++++ DATA TO EXAMINE ++++

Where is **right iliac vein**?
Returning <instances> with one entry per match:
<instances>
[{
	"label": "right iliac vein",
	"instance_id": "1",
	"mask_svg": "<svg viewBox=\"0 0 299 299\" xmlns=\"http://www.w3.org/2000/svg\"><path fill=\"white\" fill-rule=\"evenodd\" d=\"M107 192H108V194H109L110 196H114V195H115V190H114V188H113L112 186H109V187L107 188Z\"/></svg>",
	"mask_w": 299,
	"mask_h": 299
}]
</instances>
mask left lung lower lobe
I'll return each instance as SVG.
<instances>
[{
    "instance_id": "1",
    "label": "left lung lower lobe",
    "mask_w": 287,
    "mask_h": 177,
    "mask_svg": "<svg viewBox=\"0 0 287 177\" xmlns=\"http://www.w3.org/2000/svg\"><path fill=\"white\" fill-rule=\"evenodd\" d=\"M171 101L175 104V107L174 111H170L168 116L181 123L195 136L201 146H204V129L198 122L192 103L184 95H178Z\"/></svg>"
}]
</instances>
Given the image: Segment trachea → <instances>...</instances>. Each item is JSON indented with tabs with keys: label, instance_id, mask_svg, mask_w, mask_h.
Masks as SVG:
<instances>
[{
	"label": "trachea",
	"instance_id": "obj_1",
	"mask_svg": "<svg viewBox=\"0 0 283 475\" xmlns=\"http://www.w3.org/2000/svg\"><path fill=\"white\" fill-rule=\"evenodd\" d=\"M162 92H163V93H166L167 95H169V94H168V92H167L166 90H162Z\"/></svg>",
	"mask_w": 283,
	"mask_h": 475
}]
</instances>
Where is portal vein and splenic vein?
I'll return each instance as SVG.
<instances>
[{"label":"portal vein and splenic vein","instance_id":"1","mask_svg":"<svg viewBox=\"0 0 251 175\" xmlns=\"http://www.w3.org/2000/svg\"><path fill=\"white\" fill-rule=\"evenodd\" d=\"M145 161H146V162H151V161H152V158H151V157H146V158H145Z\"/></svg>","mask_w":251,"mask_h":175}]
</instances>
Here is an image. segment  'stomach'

++++

**ACTION ITEM:** Exactly and exclusively, repeat the lines from the line that contains "mask left lung lower lobe" through the end of the records, both ends included.

**WRITTEN ANSWER:**
mask left lung lower lobe
I'll return each instance as SVG.
<instances>
[{
    "instance_id": "1",
    "label": "left lung lower lobe",
    "mask_w": 287,
    "mask_h": 177,
    "mask_svg": "<svg viewBox=\"0 0 287 177\" xmlns=\"http://www.w3.org/2000/svg\"><path fill=\"white\" fill-rule=\"evenodd\" d=\"M171 101L175 104V107L174 111H170L168 116L181 123L195 136L201 146H204V129L198 122L192 103L184 95H178Z\"/></svg>"
}]
</instances>
Given the image: Segment trachea → <instances>...</instances>. Each item is JSON indented with tabs with keys: label, instance_id, mask_svg, mask_w, mask_h.
Masks as SVG:
<instances>
[{
	"label": "trachea",
	"instance_id": "obj_1",
	"mask_svg": "<svg viewBox=\"0 0 283 475\" xmlns=\"http://www.w3.org/2000/svg\"><path fill=\"white\" fill-rule=\"evenodd\" d=\"M162 92H163V93H166L167 95H169V94H168V92H167L166 90H162Z\"/></svg>",
	"mask_w": 283,
	"mask_h": 475
}]
</instances>
Where is portal vein and splenic vein?
I'll return each instance as SVG.
<instances>
[{"label":"portal vein and splenic vein","instance_id":"1","mask_svg":"<svg viewBox=\"0 0 251 175\" xmlns=\"http://www.w3.org/2000/svg\"><path fill=\"white\" fill-rule=\"evenodd\" d=\"M145 161H146V162H151V161H152V158H151V157H146V158H145Z\"/></svg>","mask_w":251,"mask_h":175}]
</instances>
Here is an image. segment  'stomach'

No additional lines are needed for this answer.